Whether to use log frequency of categorical levels in conditional sampling.

Defaults to `True`.

This argument affects how the model processes the frequencies of the categorical
values that are used to condition the rest of the values. In some cases,
changing it to `False` could lead to better performance.
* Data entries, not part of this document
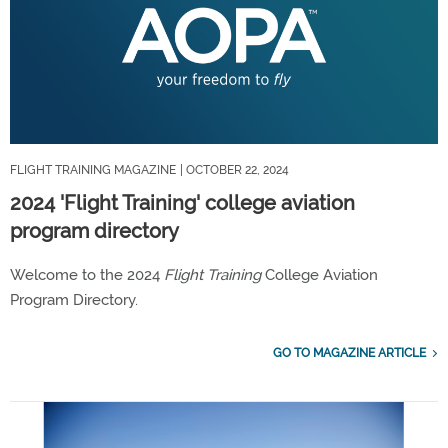
FLIGHT TRAINING MAGAZINE
| OCTOBER 22, 2024
2024 'Flight Training' college aviation
program directory
Welcome to the 2024
Flight Training
College Aviation
Program Directory.
GO TO MAGAZINE ARTICLE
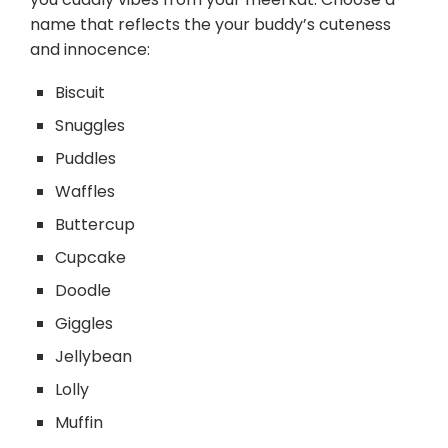
name that reflects the your buddy’s cuteness
and innocence:
Biscuit
Snuggles
Puddles
Waffles
Buttercup
Cupcake
Doodle
Giggles
Jellybean
Lolly
Muffin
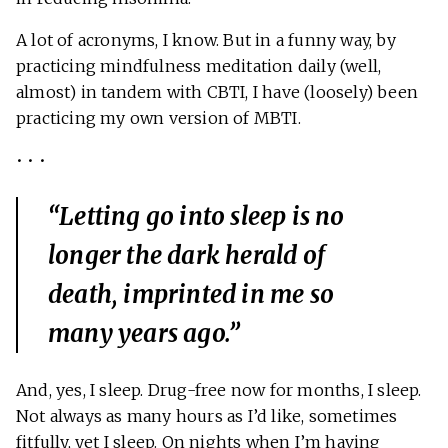
A lot of acronyms, I know. But in a funny way, by
practicing mindfulness meditation daily (well,
almost) in tandem with CBTI, I have (loosely) been
practicing my own version of MBTI.
• • •
“Letting go into sleep is no
longer the dark herald of
death, imprinted in me so
many years ago.”
And, yes, I sleep. Drug-free now for months, I sleep.
Not always as many hours as I’d like, sometimes
fitfully, yet I sleep. On nights when I’m having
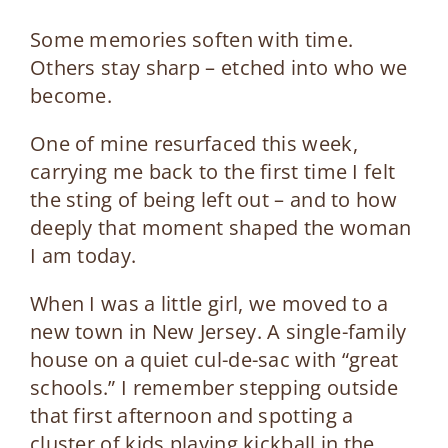
Some memories soften with time.
Others stay sharp – etched into who we
become.
One of mine resurfaced this week,
carrying me back to the first time I felt
the sting of being left out – and to how
deeply that moment shaped the woman
I am today.
When I was a little girl, we moved to a
new town in New Jersey. A single-family
house on a quiet cul-de-sac with “great
schools.” I remember stepping outside
that first afternoon and spotting a
cluster of kids playing kickball in the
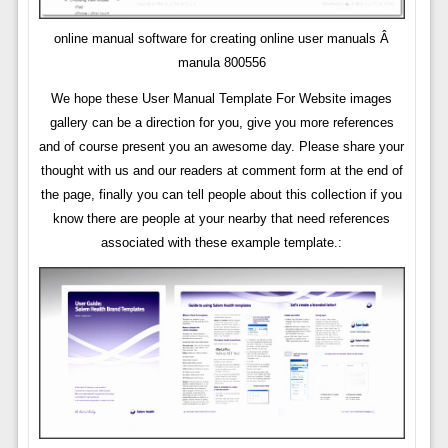
online manual software for creating online user manuals Â
manula 800556
We hope these User Manual Template For Website images
gallery can be a direction for you, give you more references
and of course present you an awesome day. Please share your
thought with us and our readers at comment form at the end of
the page, finally you can tell people about this collection if you
know there are people at your nearby that need references
associated with these example template.:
### Neural Network dimensions

`CTGAN` has the following hyperparameters that allow you to control the
size of the different layers that compose its neural networks:

- embedding_dim (int): Size of the random sample passed to the Generator. Defaults to 128.
- gen_dim (tuple or list of ints): Size of the output samples for each one of the Residuals.
  A Resiudal Layer will be created for each one of the values provided. Defaults to (256, 256).
- dis_dim (tuple or list of ints): Size of the output samples for each one of the Discriminator
  Layers. A Linear Layer will be created for each one of the values provided. Defaults to (256, 256).

### l2scale

The `l2scale` argument, which defaults to `1e-6`, sets the wheight Decay of the Adam Optimizer
used to optimize the Neural Networks.

### verbose

Whether to print fit progress on stdout. Defaults to `False`.

<div class="alert alert-warning">
    
**WARNING**
    
The value that you set on the `batch_size` argument must always be
a multiple of `10`!

</div>

As an example, we will try to fit the `CTGAN` model slightly increasing the number of epochs,
reducing the `batch_size`, adding one additional layer to the models involved and using a
smaller wright decay.

Before we start, we will evaluate the qualtiy of the previously generated data using the
`sdv.evaluation.evaluate` function

In [7]:
from sdv.evaluation import evaluate

evaluate(new_data, data)

-132.95529047945246

Afterwards, we create a new instance of the `CTGAN` model with the
hyperparameter values that we want to use

In [13]:
model = CTGAN(
    primary_key='student_id',
    epochs=500,
    batch_size=100,
    gen_dim=(256, 256, 256),
    dis_dim=(256, 256, 256),
    l2scale=1e-07
)

And fit to our data.

In [14]:
model.fit(data)

Finally, we are ready to generate new data and evaluate the results.

In [15]:
new_data = model.sample(len(data))

In [16]:
new_data

Unnamed: 0,student_id,gender,second_perc,high_perc,high_spec,degree_perc,degree_type,work_experience,experience_years,employability_perc,mba_spec,mba_perc,salary,placed,start_date,end_date,duration
0,0,M,77.515473,116.747455,Commerce,73.592690,Comm&Mgmt,True,0,65.583448,Mkt&Fin,73.380323,31583.650209,True,NaT,2020-12-13 03:50:33.613757184,3.0
1,1,M,74.477053,102.006808,Science,69.975020,Comm&Mgmt,False,2,71.767375,Mkt&Fin,68.596593,32732.459478,True,2020-02-20 18:37:23.758584576,NaT,
2,2,M,94.315061,65.595406,Commerce,78.327972,Comm&Mgmt,False,1,106.978161,Mkt&Fin,66.399862,32353.245636,True,2020-02-28 06:51:15.425168384,NaT,3.0
3,3,F,83.955873,88.867142,Commerce,73.663499,Comm&Mgmt,False,1,105.845540,Mkt&Fin,67.277985,30465.561060,True,NaT,2020-12-19 21:23:16.062616576,
4,4,M,90.502278,94.096468,Commerce,52.351108,Comm&Mgmt,False,0,112.966196,Mkt&HR,62.794439,,True,2020-02-08 09:28:27.879909376,2020-12-10 17:11:43.361209344,12.0
...,...,...,...,...,...,...,...,...,...,...,...,...,...,...,...,...,...
210,210,F,86.579575,81.148341,Commerce,45.945317,Comm&Mgmt,False,0,72.403539,Mkt&Fin,63.897002,,True,2020-02-05 22:11:20.351433984,2020-10-24 08:25:34.983526912,
211,211,F,72.217464,72.405834,Commerce,64.917737,Sci&Tech,True,1,97.965395,Mkt&Fin,58.194729,,False,2020-03-08 23:59:00.229267712,2020-10-06 07:31:12.930507776,3.0
212,212,F,73.701105,72.239221,Commerce,47.869824,Comm&Mgmt,True,0,69.900527,Mkt&HR,61.086874,,True,2020-03-02 19:58:31.763453440,2021-03-01 17:38:19.501878016,3.0
213,213,M,91.916320,93.888259,Arts,52.732050,Comm&Mgmt,True,0,80.843845,Mkt&Fin,79.914218,33358.673626,True,2020-01-04 00:32:55.122470912,2020-08-31 05:23:08.366545920,6.0


In [17]:
from sdv.evaluation import evaluate

evaluate(new_data, data)

-140.10961406207406

As we can see, in this case these modifications changed the obtained results slightly,
but they did neither introduce dramatic changes in the performance.